I sit on the edge of my chair on the cusp of a miracle. A small miracle maybe, but a miracle nonetheless. Two years, a hundred weeks, every other Tuesday without fail, my fiftieth post. I’m pleased, I’m proud, I’m astonished, to tell you the truth. But let’s face it, this moment is merely a flourish. A quick little “ta da” and let’s move on.   Because, of course, it’s the continuity that enraptures me and the continuity that really counts.   Flourishing, not the flourish. Flourishing takes time. Flourishing takes a lifetime.

If you think of living as a constant succession of flourishes it’s nice I suppose to occasionally gather all the blooms and arrange them in a carefully constructed display. But to truly flourish, it’s important to leave some blooms to grow, even if they need to be left to the vagaries of the wind and the rain and sometimes the far too hot sun, am I right?   There is always renewal. Why else to call them perennials?

For all of us human flowers to flourish I think our personal gardens need to be seeded with connection and kindness, watered with contemplation and memory. It’s why I”m writing. Perhaps too heavy handed a metaphor? Forgive me. But I mean it. My intentions are good here. Here’s a prime opportunity for you: Be kind to me on this one.

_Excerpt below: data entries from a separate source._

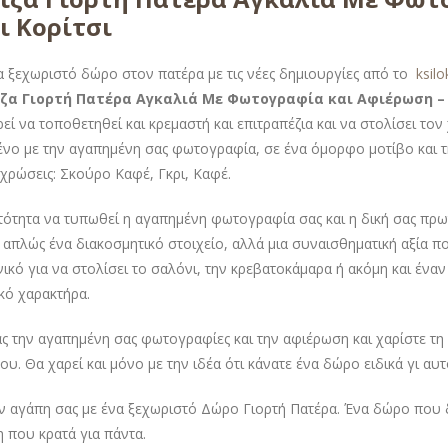
ι Κορίτσι
α ξεχωριστό δώρο στον πατέρα με τις νέες δημιουργίες από το
ksil
ζα Γιορτή Πατέρα Αγκαλιά Με Φωτογραφία και Αφιέρωση – 
εί να τοποθετηθεί και κρεμαστή και επιτραπέζια και να στολίσει τ
νο με την αγαπημένη σας φωτογραφία, σε ένα όμορφο μοτίβο και τ
οχρώσεις: Σκούρο Καφέ, Γκρι, Καφέ.
ότητα να τυπωθεί η αγαπημένη φωτογραφία σας και η δική σας πρωτ
ι απλώς ένα διακοσμητικό στοιχείο, αλλά μια συναισθηματική αξία πο
ανικό για να στολίσει το σαλόνι, την κρεβατοκάμαρα ή ακόμη και έν
ό χαρακτήρα.
ς την αγαπημένη σας φωτογραφίες και την αφιέρωση και χαρίστε τ
υ. Θα χαρεί και μόνο με την ιδέα ότι κάνατε ένα δώρο ειδικά γι αυτ
ην αγάπη σας με ένα ξεχωριστό Δώρο Γιορτή Πατέρα. Ένα δώρο που 
 που κρατά για πάντα.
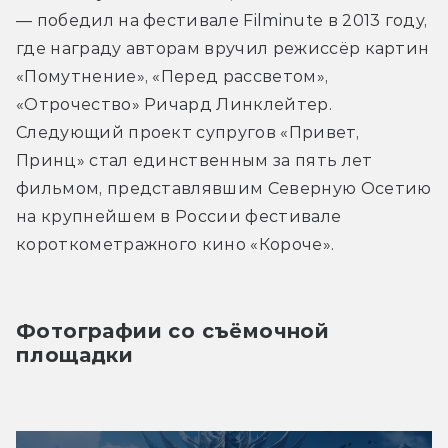
— победил на фестивале Filminute в 2013 году, 
где награду авторам вручил режиссёр картин 
«Помутнение», «Перед рассветом», 
«Отрочество» Ричард Линклейтер. 
Следующий проект супругов «Привет, 
Принц» стал единственным за пять лет 
фильмом, представлявшим Северную Осетию 
на крупнейшем в России фестивале 
короткометражного кино «Короче».
Фотографии со съёмочной 
площадки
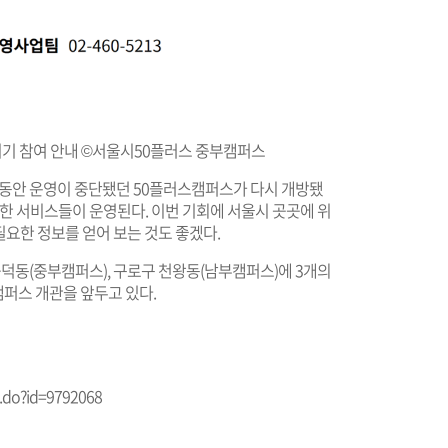
입히기 참여 안내 ©서울시50플러스 중부캠퍼스
동안 운영이 중단됐던 50플러스캠퍼스가 다시 개방됐
양한 서비스들이 운영된다. 이번 기회에 서울시 곳곳에 위
요한 정보를 얻어 보는 것도 좋겠다.
공덕동(중부캠퍼스), 구로구 천왕동(남부캠퍼스)에 3개의
퍼스 개관을 앞두고 있다.
il.do?id=9792068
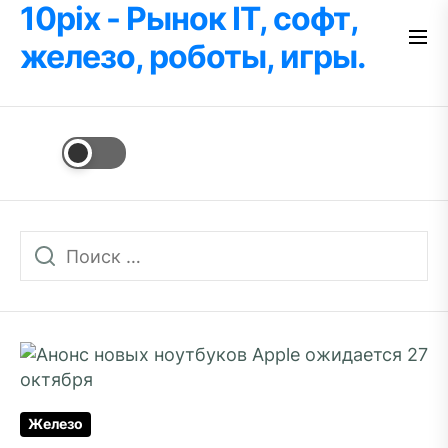
10pix - Рынок IT, софт,
Перейти
к
железо, роботы, игры.
содержимому
Железо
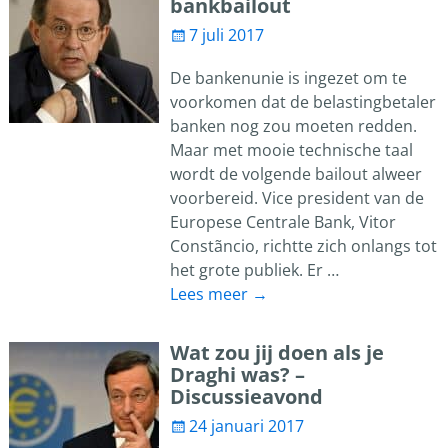
bankbailout
7 juli 2017
De bankenunie is ingezet om te
voorkomen dat de belastingbetaler
banken nog zou moeten redden.
Maar met mooie technische taal
wordt de volgende bailout alweer
voorbereid. Vice president van de
Europese Centrale Bank, Vitor
Constãncio, richtte zich onlangs tot
het grote publiek. Er
…
Lees meer →
Wat zou jij doen als je
Draghi was? –
Discussieavond
24 januari 2017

In my romance of the word Eudaemonia (oh, how I love to say this word!) I am finding that one part of this short definition is catching me a bit off balance. A complete and flourishing life.

How can any life be considered complete? There are always mistakes we make, connections dropped, opportunities squandered no matter how exemplary some of us may be. All life, each one magnificently messy, cannot be tied up in a nice neat package and considered “complete.” And if one of the key elements to a good life is connection, as I am certain that it is, there isn’t completion but continuity. It’s our attempt that matters, our links with others that form an ongoing chain from the past to us to the future.

“However,” said the great gourmet and writer Brillat-Savarin in The Physiology of Taste, “I have lived long enough to know that each generation says the same thing and is inevitably laughed at by the next one.”

Hmm.   Some generational connections are a bit difficult then, but I maintain they are connections nonetheless. We continue to play the game.

And so to return to my Kir Royale. A new glass, filled to the brim, is placed before me. I still love the bubbles swirling through space! It’s as if each tiny sphere is set to burst with thrilling possibility!

I raise the glass high in a toast to all of us, a small flourish in our quests for flourishing lives.